AMLO campaigned on promises to lower the government’s apathy and lower crime rates. The recent developments in the Ayotzinapa investigations indicate that the Mexican Justice Department is finally responding to the years-long demand for justice in this case. The López Obrador administration, however, has yet to unveil a national strategy to address the thousands of missing persons cases.

Sources

Molzahn, C. “Investigation continues into kidnapping of 43 education students by municipal police in Iguala, Guerrero.”Justice In Mexico. November 11, 2014. 

Yucatan Times. AMLO’s administration will investigate officials over 2014 case of 43 missing students from Ayotzinapa. Yucatan Times. September 15, 2019. 

“Mexico missing students: Questions remain five years on.” BBC. September 19, 2019. 

Hinojosa, Gina. “Mexico Moves Forward with Efforts to Address Disappearances.” Washington Office on Latin America. March 23 2020. 

Franco, E. Marina. “Mexico reeling over 73,000 missing, according to new numbers.” NBC News. July 14, 2020. 

Najar, Alberto. “Ayotzinapa Case | ‘The historical truth is over’: what the turn in the investigation of the disappearance in Mexico of the 43 students implies.” BBC Mundo. July 1, 2020. 

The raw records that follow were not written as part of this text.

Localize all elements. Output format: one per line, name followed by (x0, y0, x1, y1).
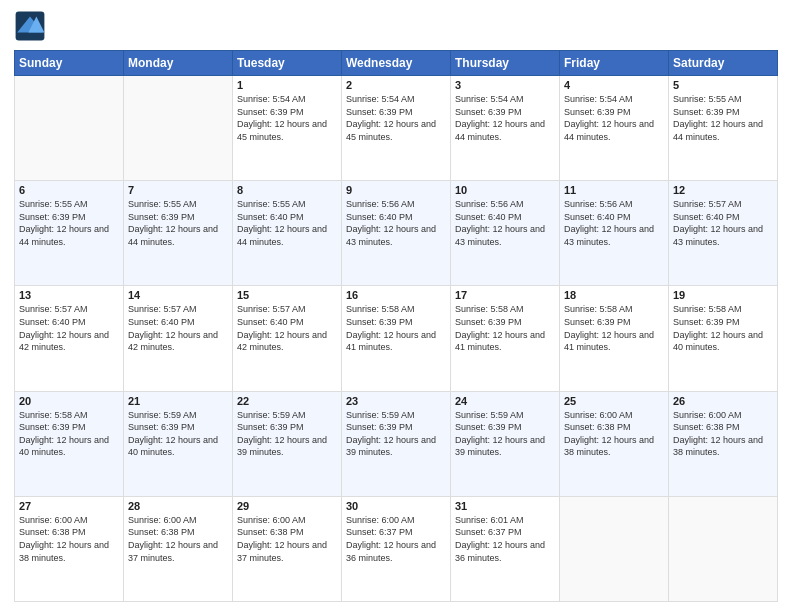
calendar-cell: 27Sunrise: 6:00 AMSunset: 6:38 PMDayligh… (15, 496, 124, 601)
calendar-cell: 31Sunrise: 6:01 AMSunset: 6:37 PMDayligh… (451, 496, 560, 601)
day-number: 7 (128, 184, 228, 196)
logo (14, 10, 50, 42)
calendar-cell: 3Sunrise: 5:54 AMSunset: 6:39 PMDaylight… (451, 76, 560, 181)
calendar-cell: 15Sunrise: 5:57 AMSunset: 6:40 PMDayligh… (233, 286, 342, 391)
day-number: 31 (455, 500, 555, 512)
calendar-cell: 4Sunrise: 5:54 AMSunset: 6:39 PMDaylight… (560, 76, 669, 181)
calendar-cell: 1Sunrise: 5:54 AMSunset: 6:39 PMDaylight… (233, 76, 342, 181)
calendar-cell: 16Sunrise: 5:58 AMSunset: 6:39 PMDayligh… (342, 286, 451, 391)
day-header-sunday: Sunday (15, 51, 124, 76)
day-info: Sunrise: 5:58 AMSunset: 6:39 PMDaylight:… (346, 303, 446, 353)
day-number: 9 (346, 184, 446, 196)
day-number: 20 (19, 395, 119, 407)
day-number: 28 (128, 500, 228, 512)
day-info: Sunrise: 6:00 AMSunset: 6:38 PMDaylight:… (19, 514, 119, 564)
calendar-cell (560, 496, 669, 601)
day-number: 8 (237, 184, 337, 196)
day-info: Sunrise: 5:59 AMSunset: 6:39 PMDaylight:… (237, 409, 337, 459)
page: SundayMondayTuesdayWednesdayThursdayFrid… (0, 0, 792, 612)
day-number: 3 (455, 79, 555, 91)
day-info: Sunrise: 6:00 AMSunset: 6:38 PMDaylight:… (128, 514, 228, 564)
day-info: Sunrise: 5:55 AMSunset: 6:40 PMDaylight:… (237, 198, 337, 248)
day-number: 13 (19, 289, 119, 301)
calendar-cell: 10Sunrise: 5:56 AMSunset: 6:40 PMDayligh… (451, 181, 560, 286)
day-number: 11 (564, 184, 664, 196)
calendar-cell (15, 76, 124, 181)
day-number: 24 (455, 395, 555, 407)
calendar-cell: 5Sunrise: 5:55 AMSunset: 6:39 PMDaylight… (669, 76, 778, 181)
day-number: 29 (237, 500, 337, 512)
calendar-cell: 20Sunrise: 5:58 AMSunset: 6:39 PMDayligh… (15, 391, 124, 496)
calendar-header-row: SundayMondayTuesdayWednesdayThursdayFrid… (15, 51, 778, 76)
calendar-cell: 22Sunrise: 5:59 AMSunset: 6:39 PMDayligh… (233, 391, 342, 496)
header (14, 10, 778, 42)
day-number: 19 (673, 289, 773, 301)
day-info: Sunrise: 5:54 AMSunset: 6:39 PMDaylight:… (455, 93, 555, 143)
calendar-week-row: 1Sunrise: 5:54 AMSunset: 6:39 PMDaylight… (15, 76, 778, 181)
day-number: 10 (455, 184, 555, 196)
calendar-week-row: 20Sunrise: 5:58 AMSunset: 6:39 PMDayligh… (15, 391, 778, 496)
day-header-friday: Friday (560, 51, 669, 76)
calendar-cell: 29Sunrise: 6:00 AMSunset: 6:38 PMDayligh… (233, 496, 342, 601)
day-info: Sunrise: 5:58 AMSunset: 6:39 PMDaylight:… (455, 303, 555, 353)
day-info: Sunrise: 5:59 AMSunset: 6:39 PMDaylight:… (455, 409, 555, 459)
day-number: 17 (455, 289, 555, 301)
calendar-cell: 7Sunrise: 5:55 AMSunset: 6:39 PMDaylight… (124, 181, 233, 286)
calendar-cell: 17Sunrise: 5:58 AMSunset: 6:39 PMDayligh… (451, 286, 560, 391)
calendar-cell: 18Sunrise: 5:58 AMSunset: 6:39 PMDayligh… (560, 286, 669, 391)
day-info: Sunrise: 5:59 AMSunset: 6:39 PMDaylight:… (128, 409, 228, 459)
day-number: 14 (128, 289, 228, 301)
day-info: Sunrise: 5:55 AMSunset: 6:39 PMDaylight:… (19, 198, 119, 248)
calendar-week-row: 27Sunrise: 6:00 AMSunset: 6:38 PMDayligh… (15, 496, 778, 601)
day-number: 4 (564, 79, 664, 91)
calendar-cell: 30Sunrise: 6:00 AMSunset: 6:37 PMDayligh… (342, 496, 451, 601)
day-info: Sunrise: 5:57 AMSunset: 6:40 PMDaylight:… (19, 303, 119, 353)
day-info: Sunrise: 6:00 AMSunset: 6:38 PMDaylight:… (237, 514, 337, 564)
day-info: Sunrise: 5:55 AMSunset: 6:39 PMDaylight:… (128, 198, 228, 248)
calendar: SundayMondayTuesdayWednesdayThursdayFrid… (14, 50, 778, 602)
calendar-cell: 26Sunrise: 6:00 AMSunset: 6:38 PMDayligh… (669, 391, 778, 496)
day-info: Sunrise: 5:54 AMSunset: 6:39 PMDaylight:… (346, 93, 446, 143)
day-info: Sunrise: 5:58 AMSunset: 6:39 PMDaylight:… (19, 409, 119, 459)
calendar-cell (669, 496, 778, 601)
day-header-tuesday: Tuesday (233, 51, 342, 76)
day-number: 27 (19, 500, 119, 512)
day-header-monday: Monday (124, 51, 233, 76)
day-info: Sunrise: 5:56 AMSunset: 6:40 PMDaylight:… (346, 198, 446, 248)
calendar-cell: 12Sunrise: 5:57 AMSunset: 6:40 PMDayligh… (669, 181, 778, 286)
logo-icon (14, 10, 46, 42)
calendar-cell: 23Sunrise: 5:59 AMSunset: 6:39 PMDayligh… (342, 391, 451, 496)
calendar-cell: 9Sunrise: 5:56 AMSunset: 6:40 PMDaylight… (342, 181, 451, 286)
day-header-saturday: Saturday (669, 51, 778, 76)
day-info: Sunrise: 5:57 AMSunset: 6:40 PMDaylight:… (673, 198, 773, 248)
day-info: Sunrise: 5:55 AMSunset: 6:39 PMDaylight:… (673, 93, 773, 143)
day-number: 12 (673, 184, 773, 196)
calendar-cell: 14Sunrise: 5:57 AMSunset: 6:40 PMDayligh… (124, 286, 233, 391)
day-info: Sunrise: 5:54 AMSunset: 6:39 PMDaylight:… (237, 93, 337, 143)
calendar-cell: 24Sunrise: 5:59 AMSunset: 6:39 PMDayligh… (451, 391, 560, 496)
calendar-cell: 11Sunrise: 5:56 AMSunset: 6:40 PMDayligh… (560, 181, 669, 286)
day-info: Sunrise: 5:57 AMSunset: 6:40 PMDaylight:… (128, 303, 228, 353)
day-number: 5 (673, 79, 773, 91)
calendar-cell: 19Sunrise: 5:58 AMSunset: 6:39 PMDayligh… (669, 286, 778, 391)
calendar-cell: 28Sunrise: 6:00 AMSunset: 6:38 PMDayligh… (124, 496, 233, 601)
day-number: 23 (346, 395, 446, 407)
day-info: Sunrise: 5:57 AMSunset: 6:40 PMDaylight:… (237, 303, 337, 353)
calendar-week-row: 13Sunrise: 5:57 AMSunset: 6:40 PMDayligh… (15, 286, 778, 391)
calendar-cell: 2Sunrise: 5:54 AMSunset: 6:39 PMDaylight… (342, 76, 451, 181)
day-number: 6 (19, 184, 119, 196)
day-info: Sunrise: 5:58 AMSunset: 6:39 PMDaylight:… (564, 303, 664, 353)
day-number: 22 (237, 395, 337, 407)
day-number: 30 (346, 500, 446, 512)
day-number: 18 (564, 289, 664, 301)
day-info: Sunrise: 5:56 AMSunset: 6:40 PMDaylight:… (455, 198, 555, 248)
day-info: Sunrise: 6:01 AMSunset: 6:37 PMDaylight:… (455, 514, 555, 564)
calendar-cell: 25Sunrise: 6:00 AMSunset: 6:38 PMDayligh… (560, 391, 669, 496)
day-number: 16 (346, 289, 446, 301)
day-number: 25 (564, 395, 664, 407)
day-number: 2 (346, 79, 446, 91)
day-info: Sunrise: 5:56 AMSunset: 6:40 PMDaylight:… (564, 198, 664, 248)
day-info: Sunrise: 6:00 AMSunset: 6:38 PMDaylight:… (564, 409, 664, 459)
day-number: 15 (237, 289, 337, 301)
day-info: Sunrise: 6:00 AMSunset: 6:38 PMDaylight:… (673, 409, 773, 459)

Heinle, Kimberly. “President López Obrador Targets His Predecessors with a Referendum on Corruption.” Justice In Mexico. November 10, 2020. 

“Por primera vez detienen a un militar por la desaparición de los 43 estudiantes de Ayotzinapa.” Animal Politico. November 13, 2020. 

“Ranking Confianza En Instituciones |México 2020|.” Consulta. December 10, 2020. 

Sheridan, Mary Beth. “As Mexico’s Security Deteriorates, the Power of the Military Grows.” The Washington Post. December 17, 2020. 

Reforma Staff. “Militares y narcos detienen a los 43.” Reforma. January 20, 2021. 

Domínguez, Pedro. “Es Evidente que se fabricó investigación sobre caso Ayotzinapa, dice AMLO.” Milenio. January 21, 2021.